As soon as I noticed they serve crispy chicken, I knew I had to try their torta ($9.75). I’ve never seen crispy chicken as a meat option at a fast casual Mexican restaurant, or any Mexican restaurant for that matter. I was intrigued. All of their tortas come with a choice of meat or veggie mix and lettuce, tomato, onions, cilantro, guacamole and mayo. While the crispy chicken added great texture, it was otherwise just a sandwich. I wished they’d use a different type of bread, or toast the bread, or even use a chipotle mayo for more flavor. The shrimp taco ($3.95) on the other hand was packed with flavor. It was easily the standout, served in a flour tortilla (the best), topped with cabbage, onions and their cilantro avocado aioli. We ordered one to try and it was gone in under three minutes. Needless to say, we wished we had ordered more. But, alas, we had more food coming our way.
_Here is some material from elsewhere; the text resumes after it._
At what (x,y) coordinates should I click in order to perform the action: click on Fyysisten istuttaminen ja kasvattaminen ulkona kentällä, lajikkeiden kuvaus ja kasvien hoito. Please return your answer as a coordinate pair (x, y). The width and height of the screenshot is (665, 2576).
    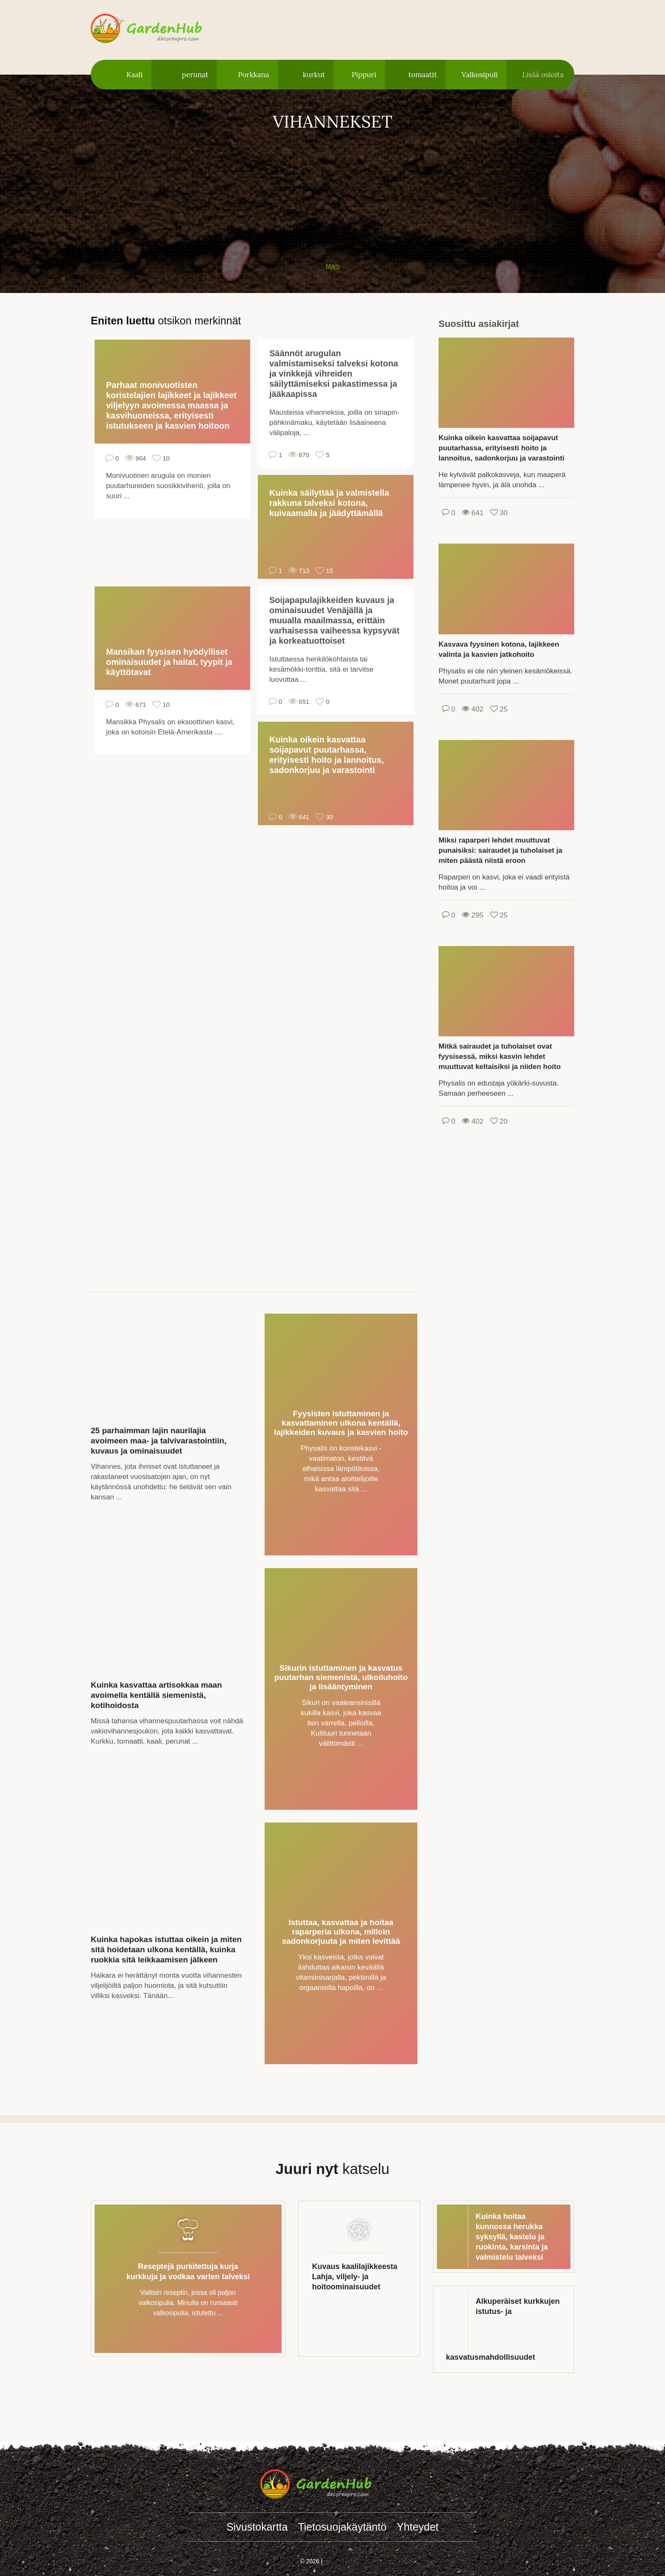     Looking at the image, I should click on (341, 1423).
Along with their fries, Brick & Flour is also known for their House Special items — a crowd favorite from what we could overhear people ordering, and based on many reviews on Yelp. Anything on the menu, from the tacos to the tortas, can be ordered this way, consisting of sirloin beef, onions, scallions, house salsa and chipotle aioli. Naturally, we went with the House Special Burrito ($10.50), which was amazing, but oh, so spicy. My friend could not finish his, and for the price I’m not sure it was worth taking the heat. Otherwise, it was delicious and served with rice and beans inside.

One of my favorite meals for lunch or a quick dinner on a regular basis is different variations of homemade burrito bowls, so I’m curious to see how Brick & Flour does in that department. Their burrito bowls ($7.95-$10.95) all come with the same meat or veggie options, rice, beans, lettuce, house salsa and guacamole. They look huge and mouthwatering on their Instagram feed. Pastor tacos are also necessary to try, as well as carnitas and their veggie option, which is rice, beans, guacamole, house salsa, salsa verde and cilantro. While some restaurants create a blend of veggies or soy for vegetarian diners, Brick & Flour keeps it simple, working with what they have and who can blame them? Rice and beans are filling and work well with all of their menu items. While they only have one breakfast option, it appears to stand strong on its own. The breakfast burrito ($6.50) is with tater tots instead of traditional potatoes or hash browns, eggs, cheddar cheese, house salsa, and chipotle aioli, and I’m all for it. Bacon or sausage can be added for an upcharge of $1.50. Again, unsure about the price, but I’ll let the food do the talking before being overly cautious about that.

There is also only one item listed under dessert, which we did get to try: the churro donut ($3) made to order. The sugary, fluffy dessert is served with caramel drizzled over the top and is served in twos, making it ideal to enjoy without all the guilt. It’s tasted like my favorite childhood dessert had grown up, and it was my personal favorite item of the night.

Is Brick & Flour “authentic Mexican” through and through? No, but it doesn’t try to be. They know what they do well and offer customers unique combinations of ingredients and flavors that they already know and love. In a world where we crave fusion cuisine and Instagrammable dishes, Brick & Flour stands out among other restaurants trying to do the same thing. The best part is, you can get that experience and take it home with you. — Evelyn Garcia

A version of this story first appeared in December 2018. All prices have been updated.